Some food holds its shape really well in a lunch box; others, not so much. When it comes to loose nuts or vegetables, you can achieve that sense of height in a lunch box by using cupcake liners, lettuce leaves, or small plastic containers to corral things together. Alternatively, you can use elements that do hold together well, like rice or a stacked sandwich, to create a corral with the other contents of your lunchbox.

Let food cool to room temperature before packing

Tightly packing warm food in an enclosed space means condensation is going to form, and condensation means part of your lunch is going to go soggy. Let your food cool to room temperature before you pack your box, even if you're going to refrigerate it afterwards.

Keep it cool

Make sure your lunch stays out of the ‘temperature danger zone’ by keeping it cool while travelling to work and once you arrive. Place an ice brick or frozen drink in or beneath your bento lunch box during your commute and put your box in the fridge when you arrive.

Track the components that work for you and stock up

We all like a little variety in our life, but one of the nice things about the bento box approach is where that variety comes from.
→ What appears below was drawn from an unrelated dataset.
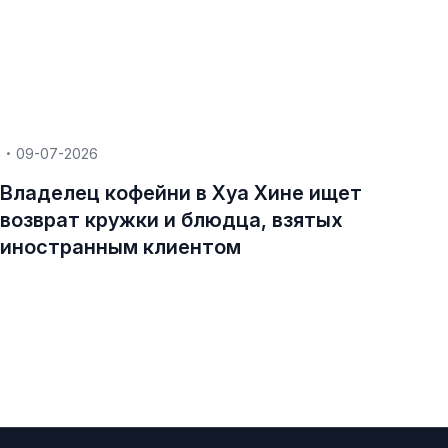
09-07-2026
Владелец кофейни в Хуа Хине ищет
возврат кружки и блюдца, взятых
иностранным клиентом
The mix-and-match of textures and colours means you can get very different meals by combining leftovers from the night before with a handful of staples that can be prepared in advance.

Identify the stuff that works well for you and stash it at the start of the week - doing a bulk lot of pasta, chopping a few days worth carrot sticks, or steaming a whole bag of beans means you'll always have something to throw into your box on short notice. If you want to get a little fancier, stashing bento-sized serves of your favourite cooked components in the freezer can also speed up your preparation time.